Choosing another cultural representation of functional diversity is also enriching.
A: It is a two-way model, a process in which culture is not merely a tool at the service of particular policies. It can be inspired by and harness the interesting creative potential of diversity for its own work.
"The unfortunate thing about these productions is that they end up only interesting the group. I think the public’s resistance is the big problem, that’s why we have to persevere.” María Oliver, Diversorium citizen-commissioner
How did Diversorium emerge in this context, and what are your dream outcomes for it?
M: In the current circumstances it’s hard to think about coming together, getting to know each other, and sharing a space, but the ideal is to find a model that can be copied in other cities that develop their own Diversoriums.
“This project arises from the need to create spaces in which pre-existing categories break down when people come together.
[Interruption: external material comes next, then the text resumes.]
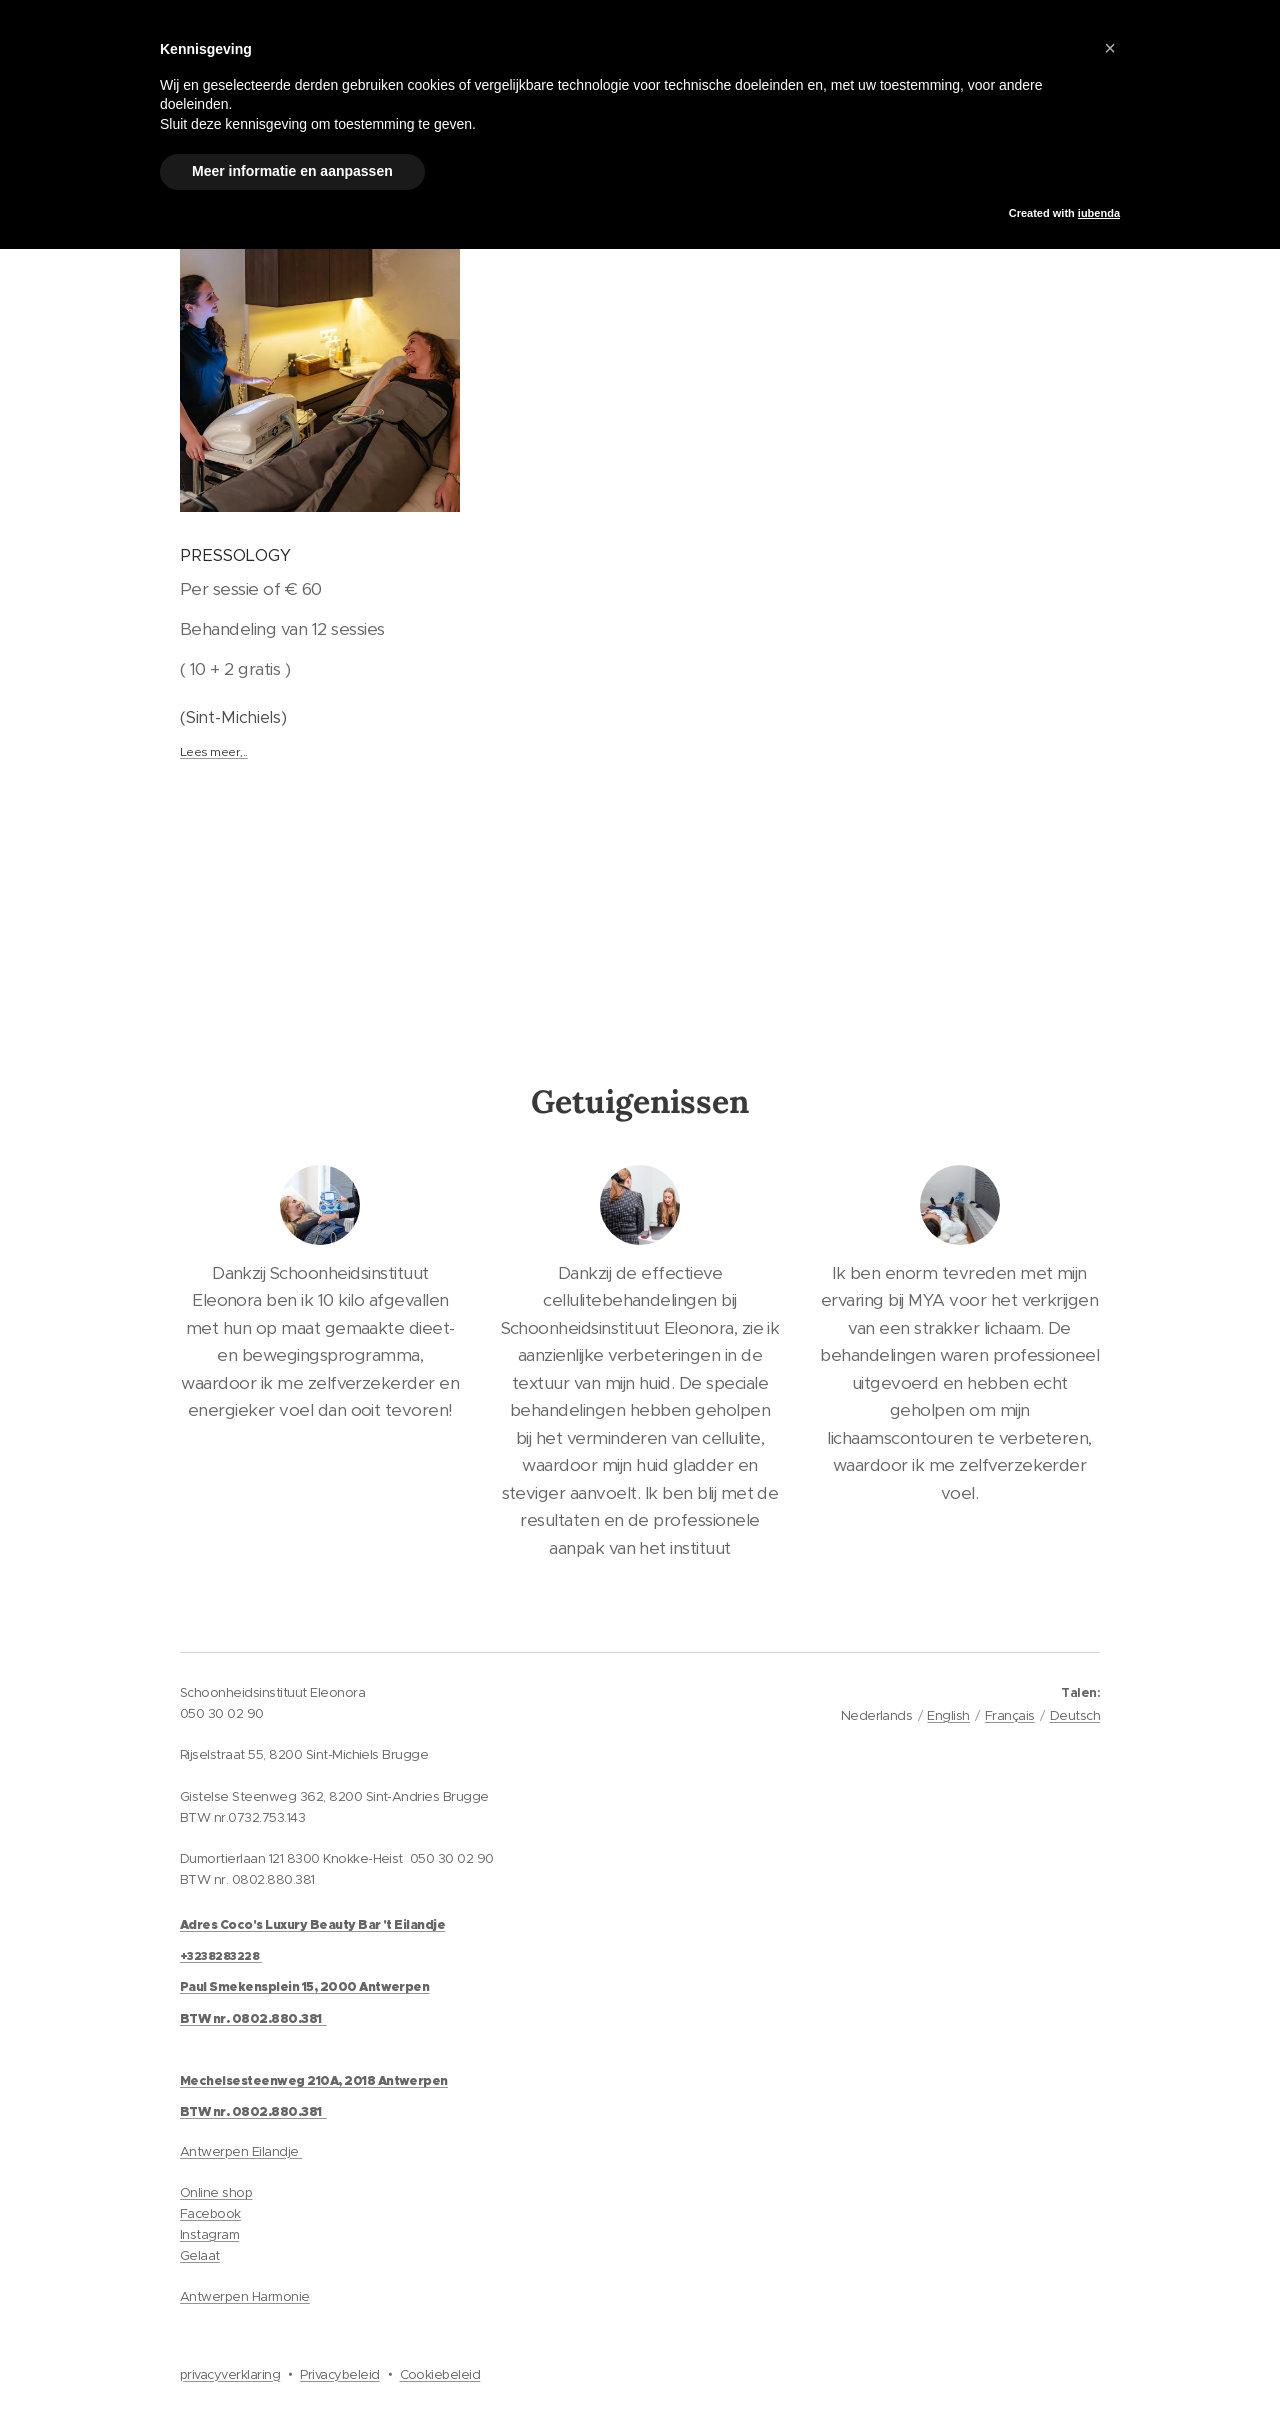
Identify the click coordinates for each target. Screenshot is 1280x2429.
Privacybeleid (339, 2374)
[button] (1110, 48)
And to show that difference is not problematic but an aspect of life that can help improve a society”
A: I think there will be a snapback. After this long period of isolation and lockdown, of perceiving others as a risk, there will be a huge need to go back to physical presence, to sharing with others. In a sense, this could benefit Diversorium because there will be a lot of “normal” people open to the idea of coming together and sharing in informal spaces, through celebration. The important thing for us now is to try to time our progress to match that snapback. I just think back to what happened with the event at the Apollo, it worked even though nobody knew about it yet. I hope that as word gets out it will make even more sense and the context will be even more favourable than before the pandemic.